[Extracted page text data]
++++
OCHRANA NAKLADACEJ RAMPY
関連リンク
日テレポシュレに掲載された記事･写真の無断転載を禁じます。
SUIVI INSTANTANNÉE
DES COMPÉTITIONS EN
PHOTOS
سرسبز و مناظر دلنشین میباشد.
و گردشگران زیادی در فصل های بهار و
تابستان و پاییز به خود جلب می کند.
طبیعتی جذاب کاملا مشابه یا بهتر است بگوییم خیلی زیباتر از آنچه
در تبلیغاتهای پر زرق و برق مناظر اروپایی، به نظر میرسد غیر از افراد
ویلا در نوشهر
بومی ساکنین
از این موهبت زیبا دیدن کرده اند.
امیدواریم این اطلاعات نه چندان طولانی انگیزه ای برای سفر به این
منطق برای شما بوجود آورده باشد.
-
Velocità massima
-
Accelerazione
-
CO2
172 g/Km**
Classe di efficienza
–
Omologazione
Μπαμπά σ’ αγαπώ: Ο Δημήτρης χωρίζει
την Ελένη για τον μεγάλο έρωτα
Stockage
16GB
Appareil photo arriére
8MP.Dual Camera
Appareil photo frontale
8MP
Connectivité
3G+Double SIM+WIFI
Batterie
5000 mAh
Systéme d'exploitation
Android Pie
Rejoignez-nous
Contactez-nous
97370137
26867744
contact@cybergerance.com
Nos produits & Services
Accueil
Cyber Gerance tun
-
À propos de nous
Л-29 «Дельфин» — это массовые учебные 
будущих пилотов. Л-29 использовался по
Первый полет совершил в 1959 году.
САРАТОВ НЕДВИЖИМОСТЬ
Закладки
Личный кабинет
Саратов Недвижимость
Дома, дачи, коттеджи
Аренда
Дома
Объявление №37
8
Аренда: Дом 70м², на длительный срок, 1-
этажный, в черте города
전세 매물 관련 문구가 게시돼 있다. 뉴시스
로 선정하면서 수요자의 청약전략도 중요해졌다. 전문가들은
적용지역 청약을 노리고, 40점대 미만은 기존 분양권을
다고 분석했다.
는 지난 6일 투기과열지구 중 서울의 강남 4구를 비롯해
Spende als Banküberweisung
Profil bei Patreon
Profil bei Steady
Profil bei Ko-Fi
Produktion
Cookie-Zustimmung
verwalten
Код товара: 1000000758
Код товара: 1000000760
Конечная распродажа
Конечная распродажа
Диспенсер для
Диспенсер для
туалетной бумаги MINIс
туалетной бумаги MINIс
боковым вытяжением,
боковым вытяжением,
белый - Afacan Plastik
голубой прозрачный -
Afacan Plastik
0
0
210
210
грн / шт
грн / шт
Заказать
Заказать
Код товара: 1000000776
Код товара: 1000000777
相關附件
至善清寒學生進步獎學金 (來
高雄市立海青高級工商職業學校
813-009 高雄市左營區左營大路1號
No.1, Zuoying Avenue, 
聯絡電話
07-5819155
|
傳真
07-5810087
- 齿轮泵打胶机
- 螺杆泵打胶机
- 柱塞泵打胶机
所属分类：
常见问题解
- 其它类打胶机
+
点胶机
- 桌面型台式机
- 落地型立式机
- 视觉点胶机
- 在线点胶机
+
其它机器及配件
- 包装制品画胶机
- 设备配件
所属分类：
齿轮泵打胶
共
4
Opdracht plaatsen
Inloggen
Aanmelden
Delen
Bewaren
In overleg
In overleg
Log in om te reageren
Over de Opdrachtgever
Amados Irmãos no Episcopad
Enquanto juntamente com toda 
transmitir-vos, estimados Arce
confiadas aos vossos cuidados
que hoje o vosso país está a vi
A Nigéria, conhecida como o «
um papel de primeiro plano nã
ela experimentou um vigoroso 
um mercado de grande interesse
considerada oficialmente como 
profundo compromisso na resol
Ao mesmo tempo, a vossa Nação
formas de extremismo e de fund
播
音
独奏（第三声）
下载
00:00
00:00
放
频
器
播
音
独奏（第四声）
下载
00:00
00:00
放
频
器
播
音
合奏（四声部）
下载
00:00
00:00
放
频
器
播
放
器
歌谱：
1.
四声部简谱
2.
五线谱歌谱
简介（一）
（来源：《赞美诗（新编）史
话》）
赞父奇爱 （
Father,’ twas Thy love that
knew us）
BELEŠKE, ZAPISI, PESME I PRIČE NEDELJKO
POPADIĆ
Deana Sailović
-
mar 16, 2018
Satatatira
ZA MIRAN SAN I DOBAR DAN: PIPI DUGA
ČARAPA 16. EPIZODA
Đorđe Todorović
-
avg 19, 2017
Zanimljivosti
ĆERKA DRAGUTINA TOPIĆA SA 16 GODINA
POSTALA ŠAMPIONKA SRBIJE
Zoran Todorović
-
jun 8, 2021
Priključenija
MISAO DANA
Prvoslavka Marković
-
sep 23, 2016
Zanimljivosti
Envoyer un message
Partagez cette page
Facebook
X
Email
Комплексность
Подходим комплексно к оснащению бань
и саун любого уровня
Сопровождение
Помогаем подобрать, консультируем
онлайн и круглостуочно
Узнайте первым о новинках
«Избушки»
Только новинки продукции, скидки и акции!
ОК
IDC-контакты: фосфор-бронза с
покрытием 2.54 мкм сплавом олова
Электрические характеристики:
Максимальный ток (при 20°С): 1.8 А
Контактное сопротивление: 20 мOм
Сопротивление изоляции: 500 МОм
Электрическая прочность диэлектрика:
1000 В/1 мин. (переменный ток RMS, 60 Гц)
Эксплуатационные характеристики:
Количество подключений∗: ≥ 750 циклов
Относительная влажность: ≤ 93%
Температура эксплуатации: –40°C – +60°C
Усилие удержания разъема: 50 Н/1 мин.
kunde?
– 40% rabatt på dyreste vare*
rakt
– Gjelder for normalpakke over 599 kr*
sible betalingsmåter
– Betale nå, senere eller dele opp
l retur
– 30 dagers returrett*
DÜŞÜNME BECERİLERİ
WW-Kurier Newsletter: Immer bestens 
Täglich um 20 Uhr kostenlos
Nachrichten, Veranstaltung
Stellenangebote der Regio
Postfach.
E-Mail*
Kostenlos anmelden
++++
▶ _Task instructions_: Down to the final line, the data above must be copied exactly.

▶ _Answer section_:
OCHRANA NAKLADACEJ RAMPY
関連リンク
日テレポシュレに掲載された記事･写真の無断転載を禁じます。
SUIVI INSTANTANNÉE
DES COMPÉTITIONS EN
PHOTOS
سرسبز و مناظر دلنشین میباشد.
و گردشگران زیادی در فصل های بهار و
تابستان و پاییز به خود جلب می کند.
طبیعتی جذاب کاملا مشابه یا بهتر است بگوییم خیلی زیباتر از آنچه
در تبلیغاتهای پر زرق و برق مناظر اروپایی، به نظر میرسد غیر از افراد
ویلا در نوشهر
بومی ساکنین
از این موهبت زیبا دیدن کرده اند.
امیدواریم این اطلاعات نه چندان طولانی انگیزه ای برای سفر به این
منطق برای شما بوجود آورده باشد.
-
Velocità massima
-
Accelerazione
-
CO2
172 g/Km**
Classe di efficienza
–
Omologazione
Μπαμπά σ’ αγαπώ: Ο Δημήτρης χωρίζει
την Ελένη για τον μεγάλο έρωτα
Stockage
16GB
Appareil photo arriére
8MP.Dual Camera
Appareil photo frontale
8MP
Connectivité
3G+Double SIM+WIFI
Batterie
5000 mAh
Systéme d'exploitation
Android Pie
Rejoignez-nous
Contactez-nous
97370137
26867744
contact@cybergerance.com
Nos produits & Services
Accueil
Cyber Gerance tun
-
À propos de nous
Л-29 «Дельфин» — это массовые учебные 
будущих пилотов. Л-29 использовался по
Первый полет совершил в 1959 году.
САРАТОВ НЕДВИЖИМОСТЬ
Закладки
Личный кабинет
Саратов Недвижимость
Дома, дачи, коттеджи
Аренда
Дома
Объявление №37
8
Аренда: Дом 70м², на длительный срок, 1-
этажный, в черте города
전세 매물 관련 문구가 게시돼 있다. 뉴시스
로 선정하면서 수요자의 청약전략도 중요해졌다. 전문가들은
적용지역 청약을 노리고, 40점대 미만은 기존 분양권을
다고 분석했다.
는 지난 6일 투기과열지구 중 서울의 강남 4구를 비롯해
Spende als Banküberweisung
Profil bei Patreon
Profil bei Steady
Profil bei Ko-Fi
Produktion
Cookie-Zustimmung
verwalten
Код товара: 1000000758
Код товара: 1000000760
Конечная распродажа
Конечная распродажа
Диспенсер для
Диспенсер для
туалетной бумаги MINIс
туалетной бумаги MINIс
боковым вытяжением,
боковым вытяжением,
белый - Afacan Plastik
голубой прозрачный -
Afacan Plastik
0
0
210
210
грн / шт
грн / шт
Заказать
Заказать
Код товара: 1000000776
Код товара: 1000000777
相關附件
至善清寒學生進步獎學金 (來
高雄市立海青高級工商職業學校
813-009 高雄市左營區左營大路1號
No.1, Zuoying Avenue, 
聯絡電話
07-5819155
|
傳真
07-5810087
- 齿轮泵打胶机
- 螺杆泵打胶机
- 柱塞泵打胶机
所属分类：
常见问题解
- 其它类打胶机
+
点胶机
- 桌面型台式机
- 落地型立式机
- 视觉点胶机
- 在线点胶机
+
其它机器及配件
- 包装制品画胶机
- 设备配件
所属分类：
齿轮泵打胶
共
4
Opdracht plaatsen
Inloggen
Aanmelden
Delen
Bewaren
In overleg
In overleg
Log in om te reageren
Over de Opdrachtgever
Amados Irmãos no Episcopad
Enquanto juntamente com toda 
transmitir-vos, estimados Arce
confiadas aos vossos cuidados
que hoje o vosso país está a vi
A Nigéria, conhecida como o «
um papel de primeiro plano nã
ela experimentou um vigoroso 
um mercado de grande interesse
considerada oficialmente como 
profundo compromisso na resol
Ao mesmo tempo, a vossa Nação
formas de extremismo e de fund
播
音
独奏（第三声）
下载
00:00
00:00
放
频
器
播
音
独奏（第四声）
下载
00:00
00:00
放
频
器
播
音
合奏（四声部）
下载
00:00
00:00
放
频
器
播
放
器
歌谱：
1.
四声部简谱
2.
五线谱歌谱
简介（一）
（来源：《赞美诗（新编）史
话》）
赞父奇爱 （
Father,’ twas Thy love that
knew us）
BELEŠKE, ZAPISI, PESME I PRIČE NEDELJKO
POPADIĆ
Deana Sailović
-
mar 16, 2018
Satatatira
ZA MIRAN SAN I DOBAR DAN: PIPI DUGA
ČARAPA 16. EPIZODA
Đorđe Todorović
-
avg 19, 2017
Zanimljivosti
ĆERKA DRAGUTINA TOPIĆA SA 16 GODINA
POSTALA ŠAMPIONKA SRBIJE
Zoran Todorović
-
jun 8, 2021
Priključenija
MISAO DANA
Prvoslavka Marković
-
sep 23, 2016
Zanimljivosti
Envoyer un message
Partagez cette page
Facebook
X
Email
Комплексность
Подходим комплексно к оснащению бань
и саун любого уровня
Сопровождение
Помогаем подобрать, консультируем
онлайн и круглостуочно
Узнайте первым о новинках
«Избушки»
Только новинки продукции, скидки и акции!
ОК
IDC-контакты: фосфор-бронза с
покрытием 2.54 мкм сплавом олова
Электрические характеристики:
Максимальный ток (при 20°С): 1.8 А
Контактное сопротивление: 20 мOм
Сопротивление изоляции: 500 МОм
Электрическая прочность диэлектрика:
1000 В/1 мин. (переменный ток RMS, 60 Гц)
Эксплуатационные характеристики:
Количество подключений∗: ≥ 750 циклов
Относительная влажность: ≤ 93%
Температура эксплуатации: –40°C – +60°C
Усилие удержания разъема: 50 Н/1 мин.
kunde?
– 40% rabatt på dyreste vare*
rakt
– Gjelder for normalpakke over 599 kr*
sible betalingsmåter
– Betale nå, senere eller dele opp
l retur
– 30 dagers returrett*
DÜŞÜNME BECERİLERİ
WW-Kurier Newsletter: Immer bestens 
Täglich um 20 Uhr kostenlos
Nachrichten, Veranstaltung
Stellenangebote der Regio
Postfach.
E-Mail*
Kostenlos anmelden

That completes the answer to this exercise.